Kennst Du den Film "A Million Dollar Baby" von Clint Eastwood (4 Oscars)? Hier wird klar, wie gefährlich Adrenalin sein kann.
In diesem Film ist Maggi, die 31-jährige Protagonistin (Hilary Swank), eine kämpferische Boxerin und tatsächlich schafft sie es, die amtierende Weltmeisterin herauszufordern.
Doch diesen letzten Kampf führt sie nicht zu Ende. Sie wird zum Krüppel, als ein Schlag ihrer Gegnerin sie so stark trifft, dass sie vom Hals an abwärts vollständig gelähmt ist. Maggi muss ab dem Zeitpunkt immer in der selben Position auf einem Bett oder in einem Rollstuhl zu verharren. Ihre Beine faulen langsam ab und müssen amputiert werden. Das alles ist so unerträglich, dass Maggi schliesslich aufgibt. Sie kann nicht mehr und will, dass ihr Trainer (Eastwood) das tut, wozu sie selber nicht mehr in der Lage ist - sich töten.
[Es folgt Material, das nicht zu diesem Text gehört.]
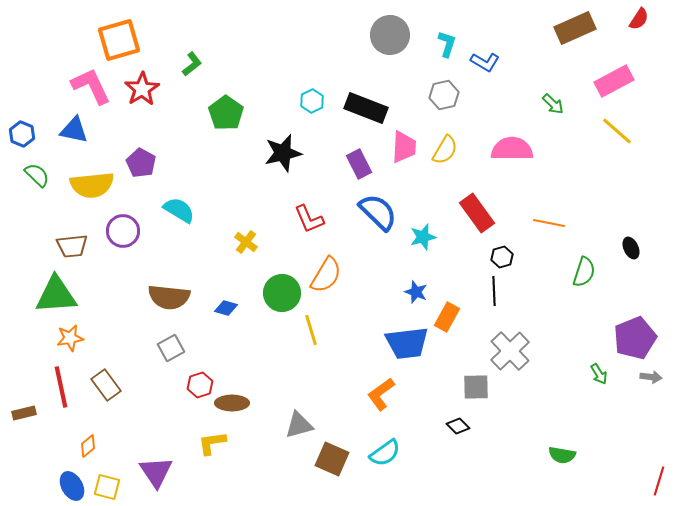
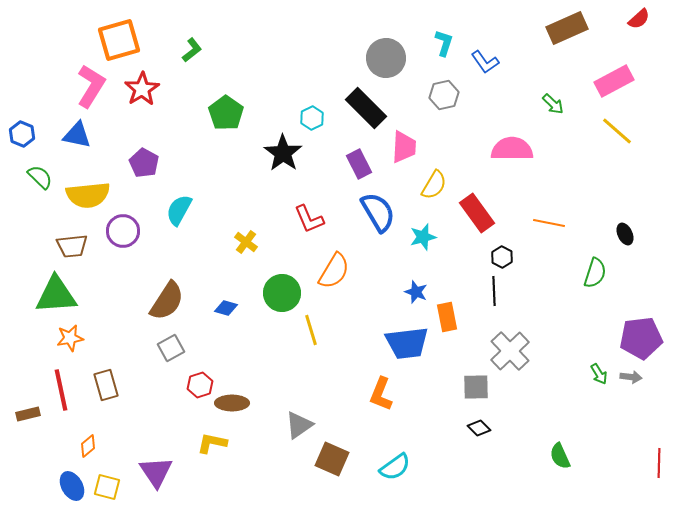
red semicircle at (639, 19): rotated 15 degrees clockwise
brown rectangle at (575, 28): moved 8 px left
gray circle at (390, 35): moved 4 px left, 23 px down
cyan L-shape at (447, 44): moved 3 px left, 1 px up
blue L-shape at (485, 62): rotated 24 degrees clockwise
green L-shape at (192, 64): moved 14 px up
pink L-shape at (91, 86): rotated 57 degrees clockwise
cyan hexagon at (312, 101): moved 17 px down
black rectangle at (366, 108): rotated 24 degrees clockwise
blue triangle at (74, 130): moved 3 px right, 5 px down
yellow semicircle at (445, 150): moved 11 px left, 35 px down
black star at (283, 153): rotated 24 degrees counterclockwise
purple pentagon at (141, 163): moved 3 px right
green semicircle at (37, 175): moved 3 px right, 2 px down
yellow semicircle at (92, 185): moved 4 px left, 10 px down
cyan semicircle at (179, 210): rotated 92 degrees counterclockwise
blue semicircle at (378, 212): rotated 15 degrees clockwise
black ellipse at (631, 248): moved 6 px left, 14 px up
black hexagon at (502, 257): rotated 15 degrees counterclockwise
green semicircle at (584, 272): moved 11 px right, 1 px down
orange semicircle at (326, 275): moved 8 px right, 4 px up
brown semicircle at (169, 297): moved 2 px left, 4 px down; rotated 63 degrees counterclockwise
orange rectangle at (447, 317): rotated 40 degrees counterclockwise
purple pentagon at (635, 338): moved 6 px right; rotated 15 degrees clockwise
gray arrow at (651, 377): moved 20 px left
brown rectangle at (106, 385): rotated 20 degrees clockwise
red line at (61, 387): moved 3 px down
orange L-shape at (381, 394): rotated 32 degrees counterclockwise
brown rectangle at (24, 413): moved 4 px right, 1 px down
gray triangle at (299, 425): rotated 20 degrees counterclockwise
black diamond at (458, 426): moved 21 px right, 2 px down
yellow L-shape at (212, 443): rotated 20 degrees clockwise
cyan semicircle at (385, 453): moved 10 px right, 14 px down
green semicircle at (562, 455): moved 2 px left, 1 px down; rotated 56 degrees clockwise
red line at (659, 481): moved 18 px up; rotated 16 degrees counterclockwise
Irgendwann willigt der Trainer ein und spritzt ihr eine hohe Dosis eines Giftes: Adrenalin.
Stresshormone sind Gifte! Sie werden uns im Alltag nur deshalb nicht gefährlich, weil es in unserem Reservoir im Körper nur wenig davon hat. Wird diese Reserve aufgebraucht, füllt es sich nur langsam wieder. Würde man aber von ein paar Dutzend Mitmenschen das zur Zeit vorhandene Adrenalin einsammeln und sich ins Blut spritzen, hätte man dasselbe Problem wie bei anderen schlimmen Vergiftungen.